* _What needs to be done_
The answer must be a single number: how many lines of the records below hold the word "Μυτιλήνης".

* _Records for the exercise_

▬▬▬▬▬▬

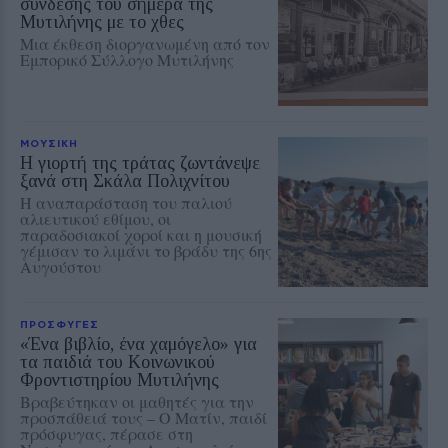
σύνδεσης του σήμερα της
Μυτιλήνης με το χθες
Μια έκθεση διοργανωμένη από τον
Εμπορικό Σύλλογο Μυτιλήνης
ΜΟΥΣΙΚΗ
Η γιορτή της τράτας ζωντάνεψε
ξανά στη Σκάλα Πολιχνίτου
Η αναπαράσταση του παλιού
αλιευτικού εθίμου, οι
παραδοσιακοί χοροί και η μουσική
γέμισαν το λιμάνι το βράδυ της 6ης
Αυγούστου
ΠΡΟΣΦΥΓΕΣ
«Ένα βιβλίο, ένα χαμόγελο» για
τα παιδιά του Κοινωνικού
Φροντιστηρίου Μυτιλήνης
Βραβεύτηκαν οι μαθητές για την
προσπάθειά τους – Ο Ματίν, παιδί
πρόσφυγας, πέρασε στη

▬▬▬▬▬▬

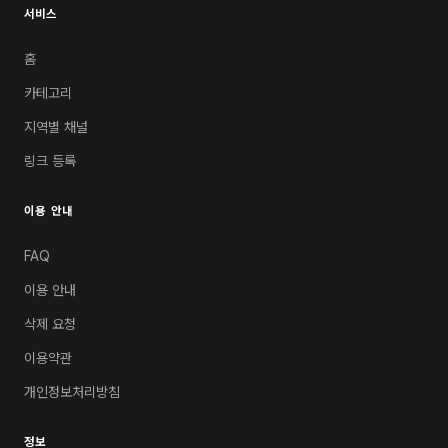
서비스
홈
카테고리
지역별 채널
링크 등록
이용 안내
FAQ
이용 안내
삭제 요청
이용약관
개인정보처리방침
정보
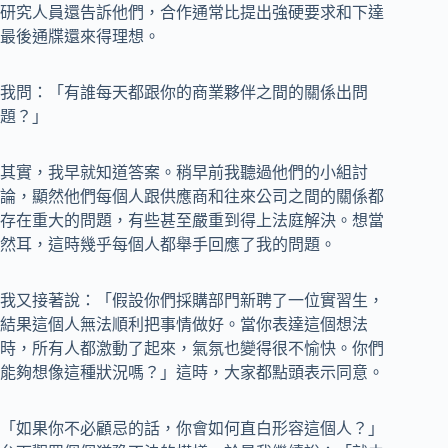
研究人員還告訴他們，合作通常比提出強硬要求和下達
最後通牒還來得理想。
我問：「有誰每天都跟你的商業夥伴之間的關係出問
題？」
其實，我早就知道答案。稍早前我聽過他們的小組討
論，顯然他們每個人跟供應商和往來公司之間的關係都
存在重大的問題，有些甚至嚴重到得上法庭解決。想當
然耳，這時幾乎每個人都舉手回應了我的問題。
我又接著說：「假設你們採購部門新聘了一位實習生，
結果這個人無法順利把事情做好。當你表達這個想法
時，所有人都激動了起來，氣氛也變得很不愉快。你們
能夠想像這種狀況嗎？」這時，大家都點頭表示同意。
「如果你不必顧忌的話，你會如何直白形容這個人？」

▬▬▬▬▬▬

* _Exercise answer_
3